Avis Picayune is a tough old bird that perches on the porches of the city. Wet her beak with a little liquor, and she may sing out some interesting tidbits.

New Toulouse resident practices science

by on Tuesday, October 29th, 2013

Miss Maggie Hawksby strongly cautions residents to heed the warning on their toulousite meteorite specimens.

Miss Hawksby, of New Toulouse, watered her display specimen of toulousite.

The specimen came from a chunk of the main mass of the meteorite that Miss Liza Veliz found on October 26. Miss Veliz was doing her civic duty, energetically searching for the new weird glowing mushrooms, when she literally tripped over the huge meteorite. She sent it to the Bureau of Scientific Inquiry and collected a cash reward. The BSI is convinced that the meteorite is the one reported here in early October. The BSI has been giving trophy specimens of the meteorite as a bounty for collecting the glowing mushrooms that have been popping up all over Bayou. Each specimen has an attractive little plaque saying, “Toulousite: A Nickel-Iron Meteorite, whose fall was observed in the Community of New Toulouse. A thank-you gift from the Bureau of Scientific Inquiry (Keep this sample dry).”
toulousite-specimen
Miss Hawksby, being of a curious mind, undertook her own science experiment. She wanted to answer that ageless question that has plagued mankind since rocks first fell from the sky: “I wonder what what would happen if I watered my meteorite?”

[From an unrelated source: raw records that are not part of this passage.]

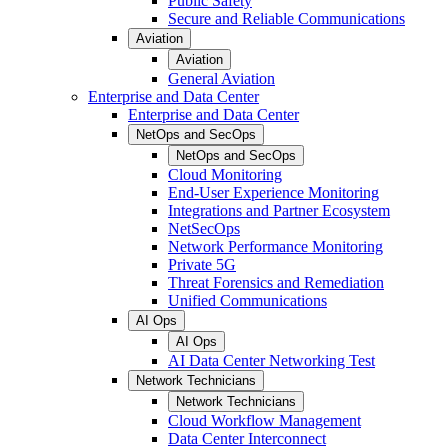
Public Safety
Secure and Reliable Communications
Aviation
Aviation
General Aviation
Enterprise and Data Center
Enterprise and Data Center
NetOps and SecOps
NetOps and SecOps
Cloud Monitoring
End-User Experience Monitoring
Integrations and Partner Ecosystem
NetSecOps
Network Performance Monitoring
Private 5G
Threat Forensics and Remediation
Unified Communications
AI Ops
AI Ops
AI Data Center Networking Test
Network Technicians
Network Technicians
Cloud Workflow Management
Data Center Interconnect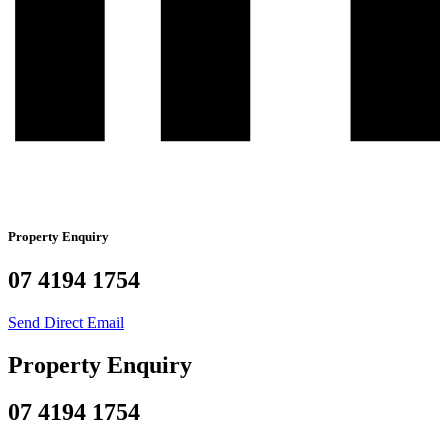
Property Enquiry
07 4194 1754
Send Direct Email
Property Enquiry
07 4194 1754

Miss Hawksby knew she had a problem when the mushroom that began growing burst through the ceiling of Mr. Elwood Dowd’s home in New Toulouse Bayou, where she conducted her experiment. She tried cutting it down, but it grew faster than she could cut it back. As it grew, she says, it became strangely warm, even hot. When it began to break through the walls and roof, she called for help.

“Frankly, and I hope he doesn’t read this, but the mayor does not have much of a sense of humor,” Miss Hawksby said. “He yelled at me, kind of rudely, ‘Oh, no, not again! I am not going to fix the house, Miss Hawksby! This is not my problem!’ Fortunately, he also yelled for Mr. Pestana.”

Miss Hawksby thought it would be a good idea to summon the kraken, but Mayor Godenot reportedly said, “You want my sea monster, capable of tossing an entire ship, to eat your radioactive and possibly hallucinogenic fungus? No way. Besides, krakens don’t exist.”

But Pazzo Pestana, said Miss Hawksby, was “cool as a cucumber,” suggesting that zombies could take care of the situation. “So I sprinkled that mushroom with graveyard dust, and Pazzo lured a zombie in. Henri wanted to smear the mushroom with brains, but that was dumb. Where would you get that many human brains at short notice?”

Allegedly undoctored photograph of the residence of Elwood P. Dowd, with large fungus

Allegedly undoctored photograph of the residence of Elwood P. Dowd, with large fungus


According to Miss Hawksby, the graveyard dust attracted numerous zombies, who ate away at the huge mushroom. “Big chunks were falling off and sprouting new mushrooms, and the zombies were swarming over those, too.” The mushroom, she says, continued warming up until it caught fire. Fortunately the house was too damp to attract the blaze.

Today there is no evidence of this incident. The roof of Mr. Dowd’s house appears to have been patched recently, and Mr. Dowd is away on business. Mayor Godenot reportedly contacted the Bureau of Scientific Inquiry, advising them to varnish all future meteorite samples to keep them dry, but this reporter was unable to confirm this.

“Chalk one up for science,” said Miss Hawksby. “At least we know why you shouldn’t water the meteorites. But those glowing mushrooms were pretty neat. I wonder why the mushroom collection instructions said not to put more than twenty of them in a bucket.”


Gigi Lapin resides in New Toulouse Bayou with her pet crawfish, Jimbo.